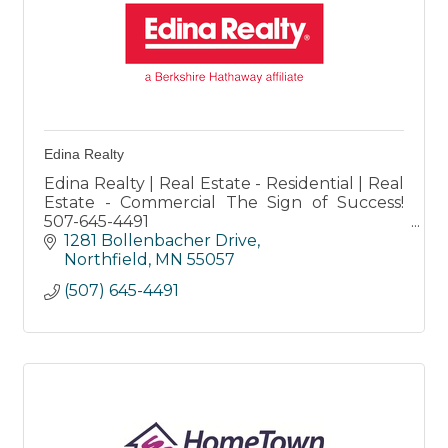
Edina Realty
Edina Realty | Real Estate - Residential | Real
Estate - Commercial The Sign of Success!
507-645-4491
Honesty-Integrity-Commitment-Innovation-
1281 Bollenbacher Drive
Community
Northfield
MN
55057
(507) 645-4491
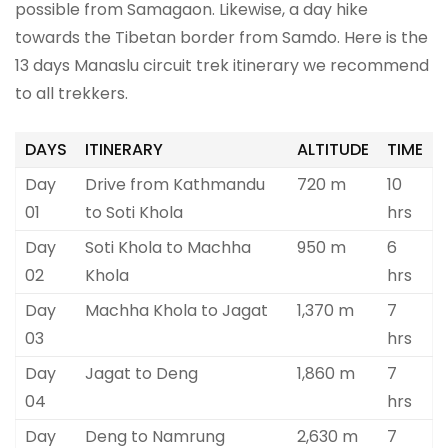
possible from Samagaon. Likewise, a day hike
towards the Tibetan border from Samdo. Here is the
13 days Manaslu circuit trek itinerary we recommend
to all trekkers.
DAYS
ITINERARY
ALTITUDE
TIME
Day
Drive from Kathmandu
720 m
10
01
to Soti Khola
hrs
Day
Soti Khola to Machha
950 m
6
02
Khola
hrs
Day
Machha Khola to Jagat
1,370 m
7
03
hrs
Day
Jagat to Deng
1,860 m
7
04
hrs
Day
Deng to Namrung
2,630 m
7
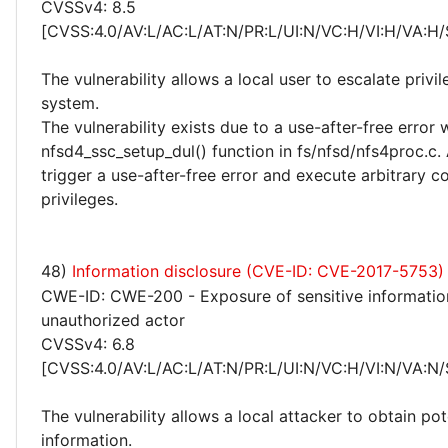
CVSSv4: 8.5
[CVSS:4.0/AV:L/AC:L/AT:N/PR:L/UI:N/VC:H/VI:H/VA:H/
The vulnerability allows a local user to escalate privi
system.
The vulnerability exists due to a use-after-free error 
nfsd4_ssc_setup_dul() function in fs/nfsd/nfs4proc.c. 
trigger a use-after-free error and execute arbitrary c
privileges.
48)
Information disclosure (CVE-ID: CVE-2017-5753)
CWE-ID: CWE-200 - Exposure of sensitive informatio
unauthorized actor
CVSSv4: 6.8
[CVSS:4.0/AV:L/AC:L/AT:N/PR:L/UI:N/VC:H/VI:N/VA:N/
The vulnerability allows a local attacker to obtain pot
information.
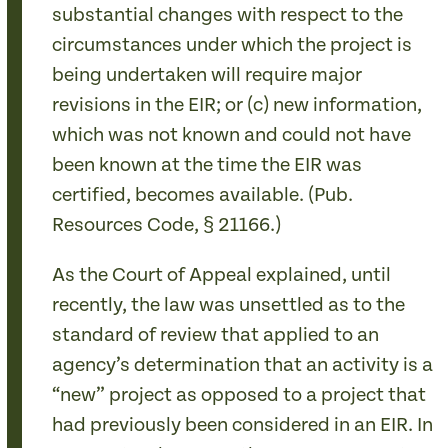
substantial changes with respect to the
circumstances under which the project is
being undertaken will require major
revisions in the EIR; or (c) new information,
which was not known and could not have
been known at the time the EIR was
certified, becomes available. (Pub.
Resources Code, § 21166.)
As the Court of Appeal explained, until
recently, the law was unsettled as to the
standard of review that applied to an
agency’s determination that an activity is a
“new” project as opposed to a project that
had previously been considered in an EIR. In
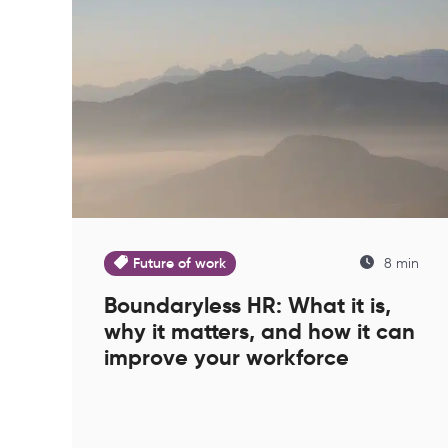
Future of work
8 min
Boundaryless HR: What it is,
why it matters, and how it can
improve your workforce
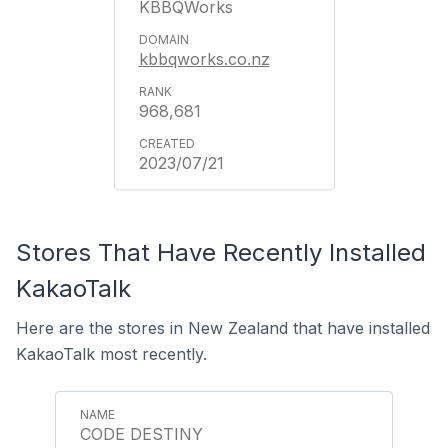
KBBQWorks
kbbqworks.co.nz
968,681
2023/07/21
Stores That Have Recently Installed
KakaoTalk
Here are the stores in New Zealand that have installed
KakaoTalk most recently.
CODE DESTINY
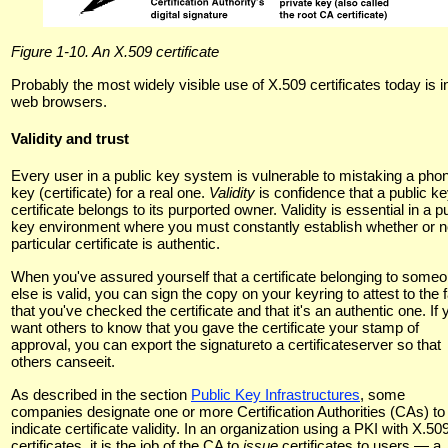
Figure 1-10. An X.509 certificate
Probably the most widely visible use of X.509 certificates today is i
web browsers.
Validity and trust
Every user in a public key system is vulnerable to mistaking a pho
key (certificate) for a real one.
Validity
is confidence that a public k
certificate belongs to its purported owner. Validity is essential in a p
key environment where you must constantly establish whether or n
particular certificate is authentic.
When you've assured yourself that a certificate belonging to some
else is valid, you can sign the copy on your keyring to attest to the 
that you've checked the certificate and that it's an authentic one. If 
want others to know that you gave the certificate your stamp of
approval, you can export the signatureto a certificateserver so that
others canseeit.
As described in the section
Public Key Infrastructures
, some
companies designate one or more Certification Authorities (CAs) to
indicate certificate validity. In an organization using a PKI with X.50
certificates, it is the job of the CA to
issue
certificates to users — a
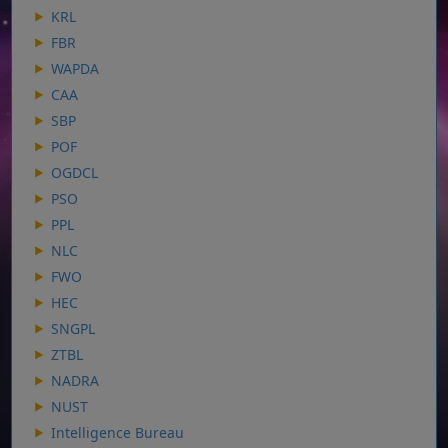
KRL
FBR
WAPDA
CAA
SBP
POF
OGDCL
PSO
PPL
NLC
FWO
HEC
SNGPL
ZTBL
NADRA
NUST
Intelligence Bureau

....................

* WHAT THIS TASK INVOLVES: What you return must be the entries above, exactly as they appear, without any pictures.

* TASK SOLUTION:
Edina Realty
Edina Realty | Real Estate - Residential | Real
Estate - Commercial The Sign of Success!
507-645-4491
Honesty-Integrity-Commitment-Innovation-
1281 Bollenbacher Drive
Community
Northfield
MN
55057
(507) 645-4491
possible from Samagaon. Likewise, a day hike
towards the Tibetan border from Samdo. Here is the
13 days Manaslu circuit trek itinerary we recommend
to all trekkers.
DAYS
ITINERARY
ALTITUDE
TIME
Day
Drive from Kathmandu
720 m
10
01
to Soti Khola
hrs
Day
Soti Khola to Machha
950 m
6
02
Khola
hrs
Day
Machha Khola to Jagat
1,370 m
7
03
hrs
Day
Jagat to Deng
1,860 m
7
04
hrs
Day
Deng to Namrung
2,630 m
7
CVSSv4: 8.5
[CVSS:4.0/AV:L/AC:L/AT:N/PR:L/UI:N/VC:H/VI:H/VA:H/
The vulnerability allows a local user to escalate privi
system.
The vulnerability exists due to a use-after-free error 
nfsd4_ssc_setup_dul() function in fs/nfsd/nfs4proc.c. 
trigger a use-after-free error and execute arbitrary c
privileges.
48)
Information disclosure (CVE-ID: CVE-2017-5753)
CWE-ID: CWE-200 - Exposure of sensitive informatio
unauthorized actor
CVSSv4: 6.8
[CVSS:4.0/AV:L/AC:L/AT:N/PR:L/UI:N/VC:H/VI:N/VA:N/
The vulnerability allows a local attacker to obtain pot
information.
substantial changes with respect to the
circumstances under which the project is
being undertaken will require major
revisions in the EIR; or (c) new information,
which was not known and could not have
been known at the time the EIR was
certified, becomes available. (Pub.
Resources Code, § 21166.)
As the Court of Appeal explained, until
recently, the law was unsettled as to the
standard of review that applied to an
agency’s determination that an activity is a
“new” project as opposed to a project that
had previously been considered in an EIR. In
Future of work
8 min
Boundaryless HR: What it is,
why it matters, and how it can
improve your workforce
KBBQWorks
kbbqworks.co.nz
968,681
2023/07/21
Stores That Have Recently Installed
KakaoTalk
Here are the stores in New Zealand that have installed
KakaoTalk most recently.
CODE DESTINY
Figure 1-10. An X.509 certificate
Probably the most widely visible use of X.509 certificates today is i
web browsers.
Validity and trust
Every user in a public key system is vulnerable to mistaking a pho
key (certificate) for a real one.
Validity
is confidence that a public k
certificate belongs to its purported owner. Validity is essential in a p
key environment where you must constantly establish whether or n
particular certificate is authentic.
When you've assured yourself that a certificate belonging to some
else is valid, you can sign the copy on your keyring to attest to the 
that you've checked the certificate and that it's an authentic one. If 
want others to know that you gave the certificate your stamp of
approval, you can export the signatureto a certificateserver so that
others canseeit.
As described in the section
Public Key Infrastructures
, some
companies designate one or more Certification Authorities (CAs) to
indicate certificate validity. In an organization using a PKI with X.50
certificates, it is the job of the CA to
issue
certificates to users — a
KRL
FBR
WAPDA
CAA
SBP
POF
OGDCL
PSO
PPL
NLC
FWO
HEC
SNGPL
ZTBL
NADRA
NUST
Intelligence Bureau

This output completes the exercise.